TASK GOAL>
Repeat everything from the first line of the listing below through the line that contains "공개 (75, 2502)", exactly. Leave out pictures.

THE DATA>
▬▬▬▬▬▬
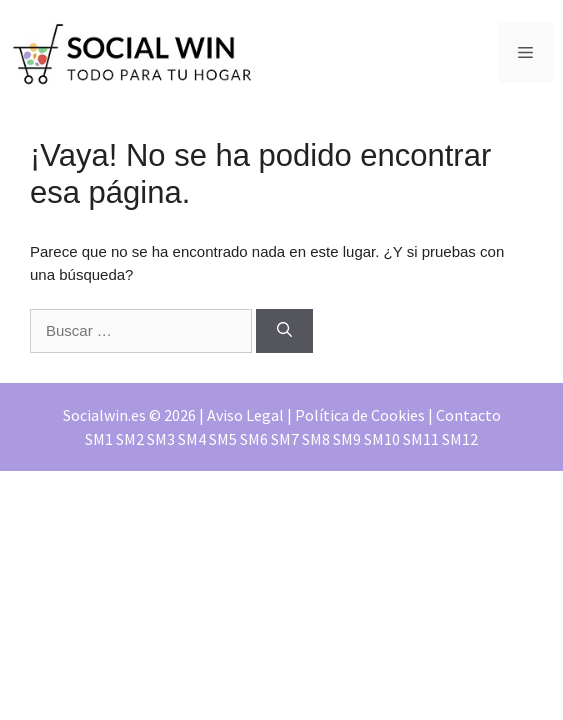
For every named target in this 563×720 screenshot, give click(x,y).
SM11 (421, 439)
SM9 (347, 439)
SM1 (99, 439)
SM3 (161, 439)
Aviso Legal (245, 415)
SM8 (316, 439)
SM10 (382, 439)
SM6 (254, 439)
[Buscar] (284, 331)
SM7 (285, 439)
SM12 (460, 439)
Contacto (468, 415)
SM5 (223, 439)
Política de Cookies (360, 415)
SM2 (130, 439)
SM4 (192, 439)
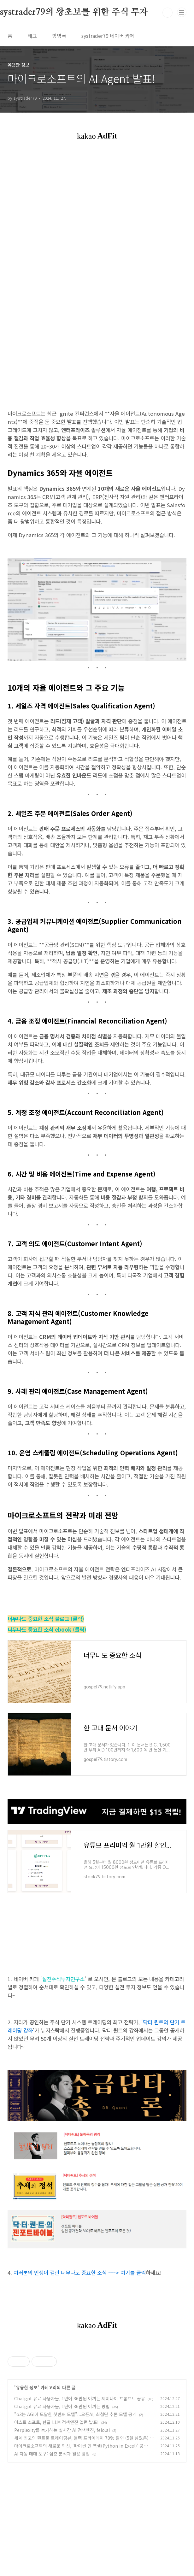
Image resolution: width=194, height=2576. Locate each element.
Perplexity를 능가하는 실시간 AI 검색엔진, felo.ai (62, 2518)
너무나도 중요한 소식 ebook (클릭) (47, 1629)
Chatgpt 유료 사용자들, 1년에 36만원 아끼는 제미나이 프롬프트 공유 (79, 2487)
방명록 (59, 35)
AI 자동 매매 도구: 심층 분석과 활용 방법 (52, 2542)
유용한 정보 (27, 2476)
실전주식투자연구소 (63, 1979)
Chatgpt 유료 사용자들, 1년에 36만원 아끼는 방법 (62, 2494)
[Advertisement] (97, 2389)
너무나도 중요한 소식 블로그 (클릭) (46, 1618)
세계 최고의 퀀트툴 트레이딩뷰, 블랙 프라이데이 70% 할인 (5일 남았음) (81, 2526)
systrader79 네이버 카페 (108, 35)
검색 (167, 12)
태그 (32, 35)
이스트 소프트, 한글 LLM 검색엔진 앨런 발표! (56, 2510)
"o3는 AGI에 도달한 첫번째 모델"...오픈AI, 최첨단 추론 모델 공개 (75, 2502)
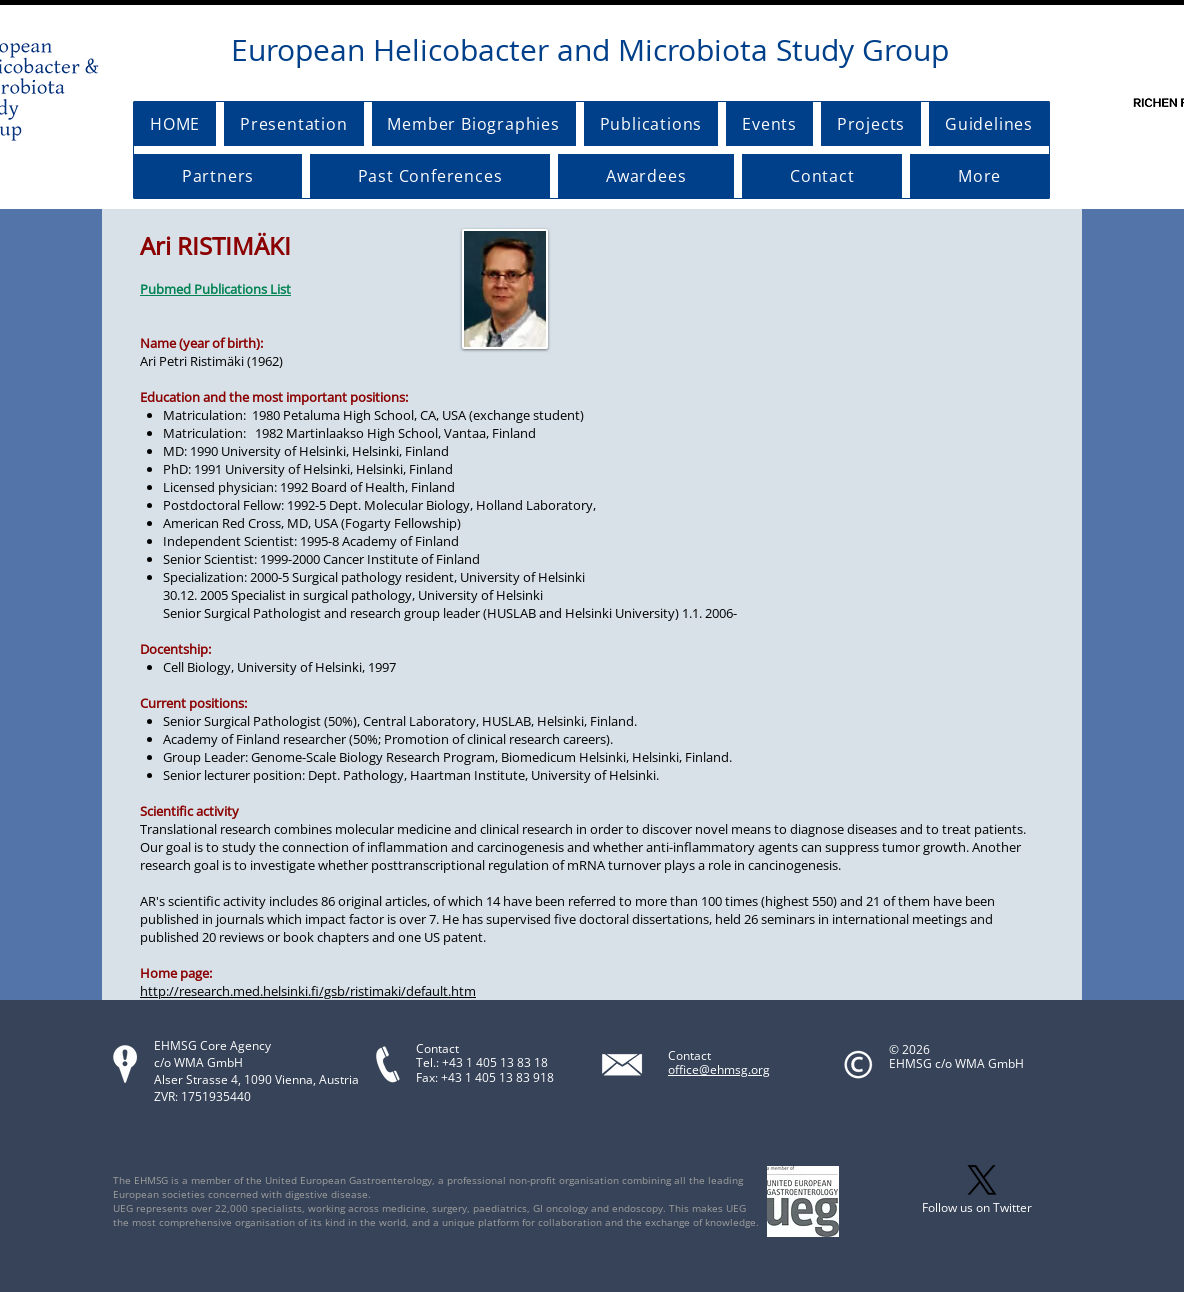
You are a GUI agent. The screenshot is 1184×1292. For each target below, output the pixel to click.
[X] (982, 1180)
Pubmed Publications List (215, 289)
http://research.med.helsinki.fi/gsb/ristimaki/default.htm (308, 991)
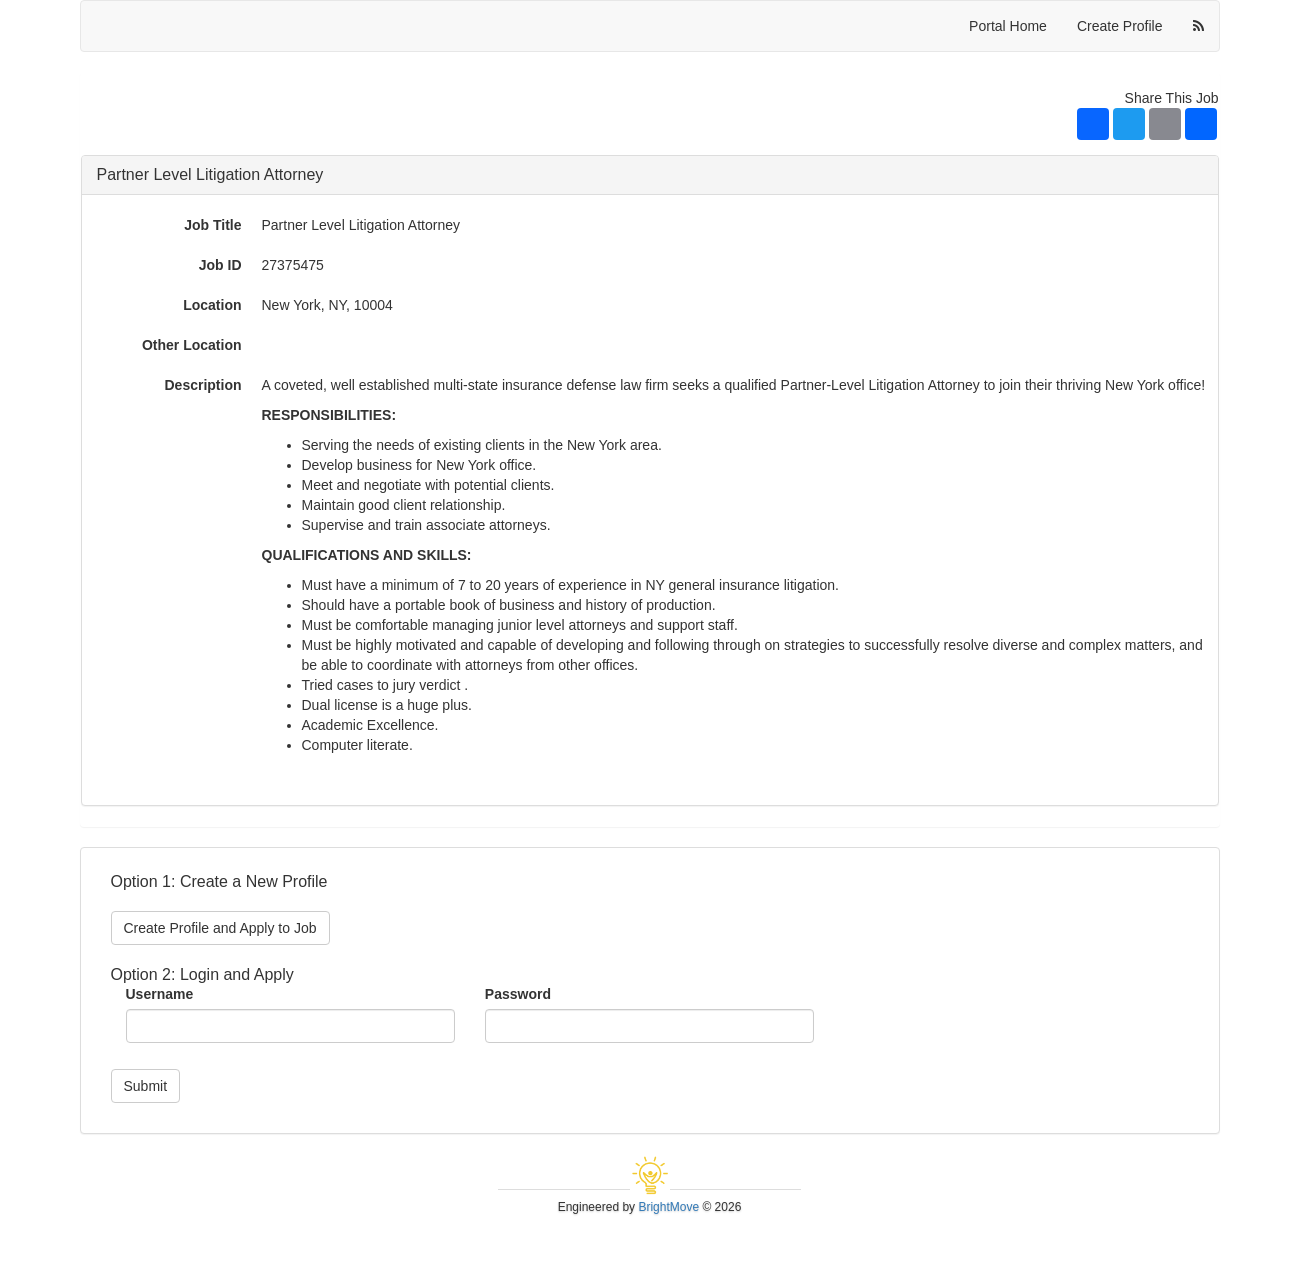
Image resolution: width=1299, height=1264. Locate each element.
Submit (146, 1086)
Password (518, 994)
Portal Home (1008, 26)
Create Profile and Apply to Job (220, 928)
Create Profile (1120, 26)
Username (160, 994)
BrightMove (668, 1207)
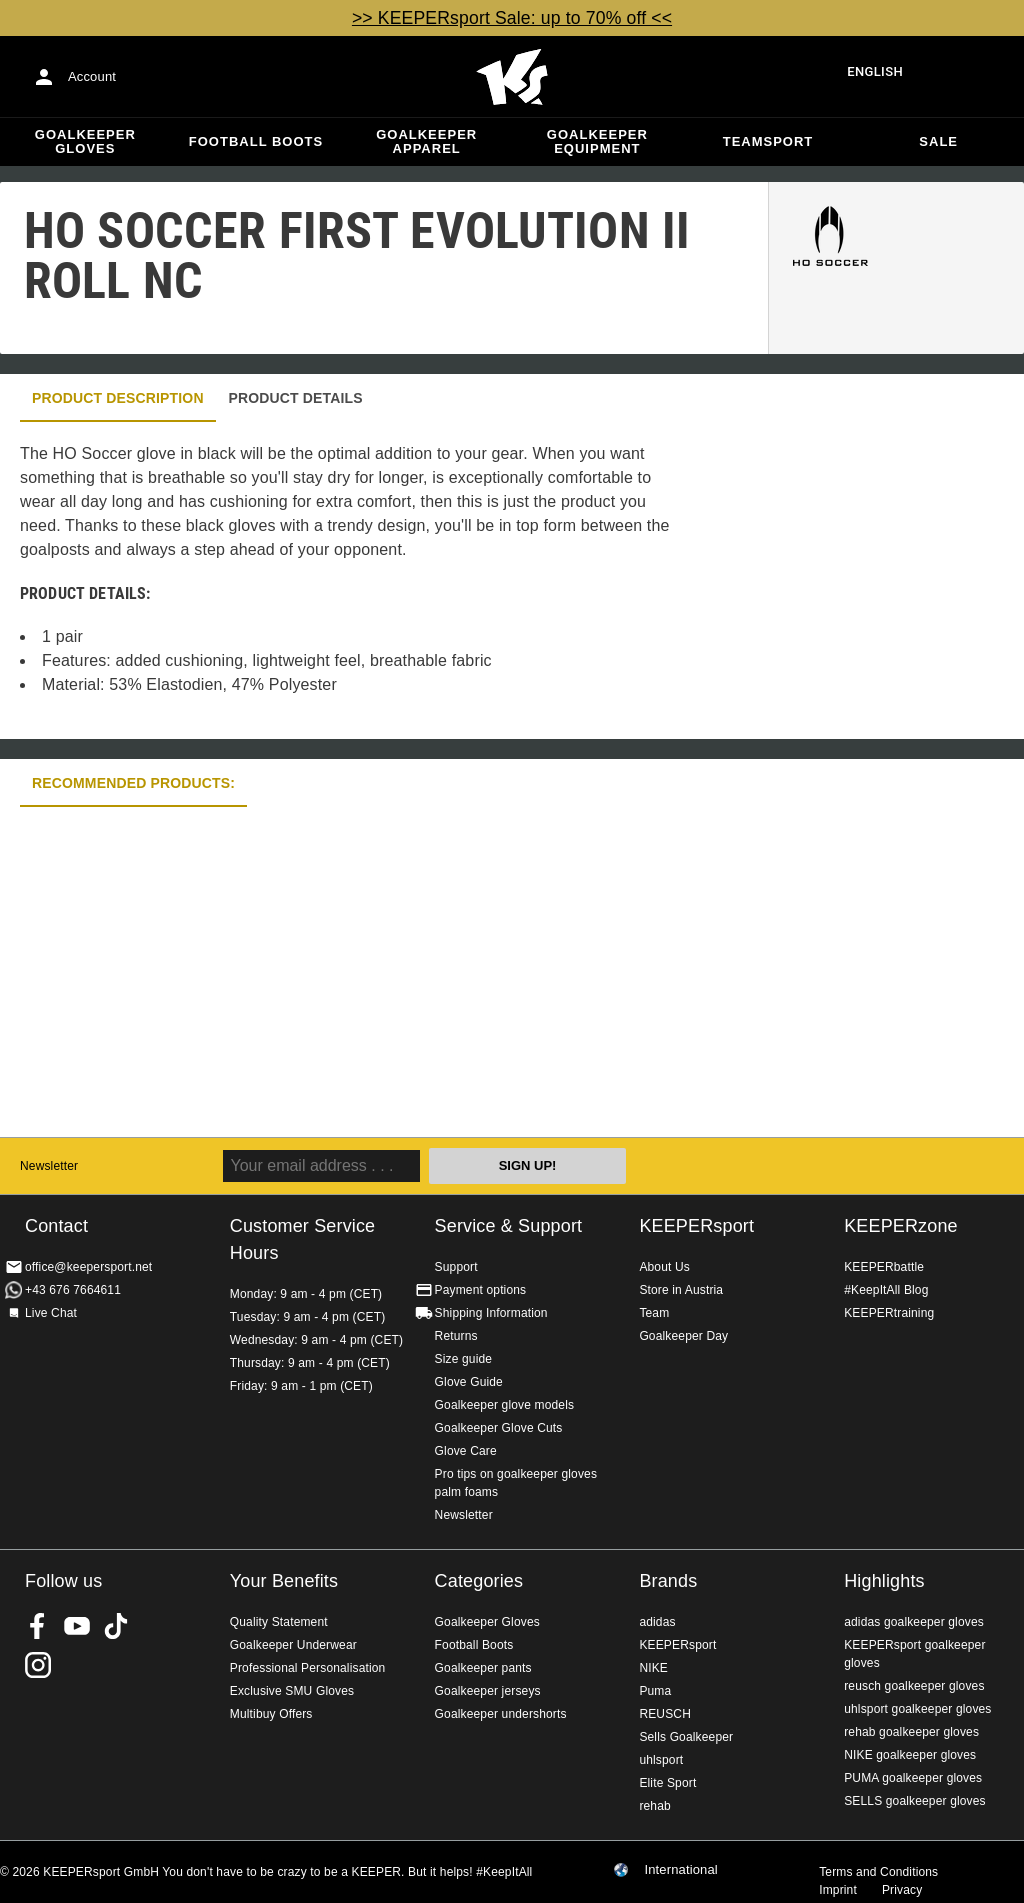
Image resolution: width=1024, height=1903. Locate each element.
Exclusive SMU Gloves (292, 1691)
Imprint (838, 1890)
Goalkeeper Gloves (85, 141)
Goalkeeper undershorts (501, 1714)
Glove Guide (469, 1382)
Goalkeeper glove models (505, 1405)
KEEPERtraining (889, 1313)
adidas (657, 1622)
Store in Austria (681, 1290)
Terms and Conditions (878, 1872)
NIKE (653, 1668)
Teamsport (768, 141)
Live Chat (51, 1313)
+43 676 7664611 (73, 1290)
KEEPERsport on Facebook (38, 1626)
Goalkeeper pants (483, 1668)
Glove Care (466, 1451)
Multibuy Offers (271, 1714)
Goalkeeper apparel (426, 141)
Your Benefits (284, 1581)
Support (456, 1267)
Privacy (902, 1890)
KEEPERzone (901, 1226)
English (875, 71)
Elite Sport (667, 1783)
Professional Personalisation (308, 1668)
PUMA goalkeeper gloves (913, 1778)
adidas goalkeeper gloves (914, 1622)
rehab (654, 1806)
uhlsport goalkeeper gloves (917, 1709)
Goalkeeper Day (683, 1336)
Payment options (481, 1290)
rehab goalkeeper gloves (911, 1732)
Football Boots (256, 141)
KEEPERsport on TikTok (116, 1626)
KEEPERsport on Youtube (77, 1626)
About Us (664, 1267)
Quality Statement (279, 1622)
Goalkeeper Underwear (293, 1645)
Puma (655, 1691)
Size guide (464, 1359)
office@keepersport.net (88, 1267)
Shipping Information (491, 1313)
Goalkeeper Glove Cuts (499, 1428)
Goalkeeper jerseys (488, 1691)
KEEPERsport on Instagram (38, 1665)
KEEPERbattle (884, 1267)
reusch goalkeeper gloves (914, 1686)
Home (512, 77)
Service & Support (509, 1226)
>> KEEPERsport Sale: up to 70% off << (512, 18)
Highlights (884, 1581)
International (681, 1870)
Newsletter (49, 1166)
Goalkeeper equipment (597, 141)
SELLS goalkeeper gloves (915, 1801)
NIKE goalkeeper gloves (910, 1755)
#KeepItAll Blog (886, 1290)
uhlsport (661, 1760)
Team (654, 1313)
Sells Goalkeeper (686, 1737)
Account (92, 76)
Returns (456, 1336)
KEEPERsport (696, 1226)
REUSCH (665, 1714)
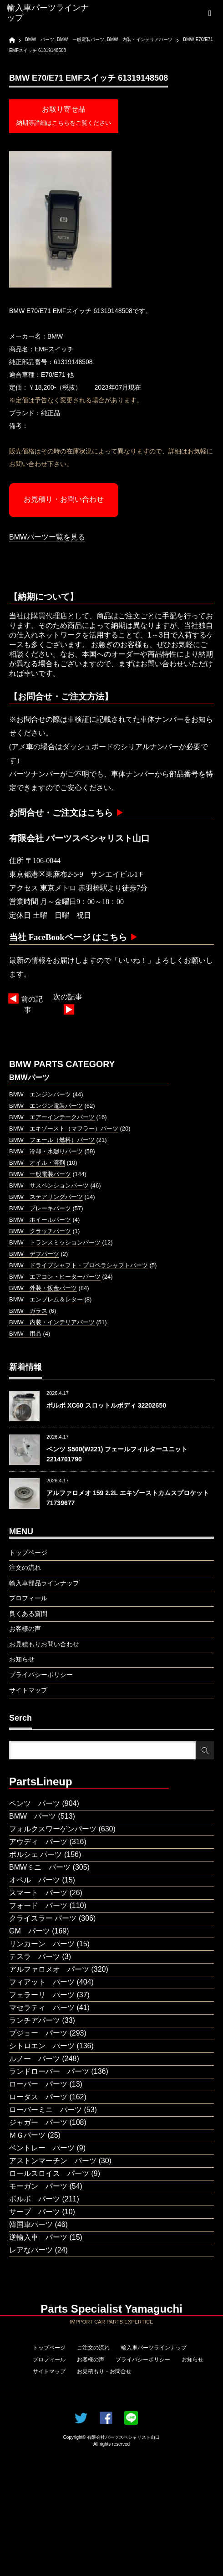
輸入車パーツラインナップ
▬▬▬▬▬▬
RESPONSE TO THIS EXERCISE>
For every named target in this 563×720 screenshot, give click(x,y).
SM11 (421, 439)
SM9 (347, 439)
SM1 (99, 439)
SM3 (161, 439)
Aviso Legal (245, 415)
SM8 (316, 439)
SM10 (382, 439)
SM6 (254, 439)
[Buscar] (284, 331)
SM7 (285, 439)
SM12 (460, 439)
Contacto (468, 415)
SM5 (223, 439)
Política de Cookies (360, 415)
SM2 (130, 439)
SM4 (192, 439)
Image resolution: width=194, height=2576. Locate each element.
Perplexity를 능가하는 실시간 AI 검색엔진, felo.ai (62, 2518)
너무나도 중요한 소식 ebook (클릭) (47, 1629)
Chatgpt 유료 사용자들, 1년에 36만원 아끼는 제미나이 프롬프트 공유 (79, 2487)
방명록 (59, 35)
AI 자동 매매 도구: 심층 분석과 활용 방법 (52, 2542)
유용한 정보 (27, 2476)
실전주식투자연구소 (63, 1979)
Chatgpt 유료 사용자들, 1년에 36만원 아끼는 방법 (62, 2494)
[Advertisement] (97, 2389)
너무나도 중요한 소식 블로그 (클릭) (46, 1618)
세계 최고의 퀀트툴 트레이딩뷰, 블랙 프라이데이 70% 할인 (5일 남았음) (81, 2526)
systrader79 네이버 카페 (108, 35)
검색 (167, 12)
태그 (32, 35)
이스트 소프트, 한글 LLM 검색엔진 앨런 발표! (56, 2510)
"o3는 AGI에 도달한 첫번째 모델"...오픈AI, 최첨단 추론 모델 공개 (75, 2502)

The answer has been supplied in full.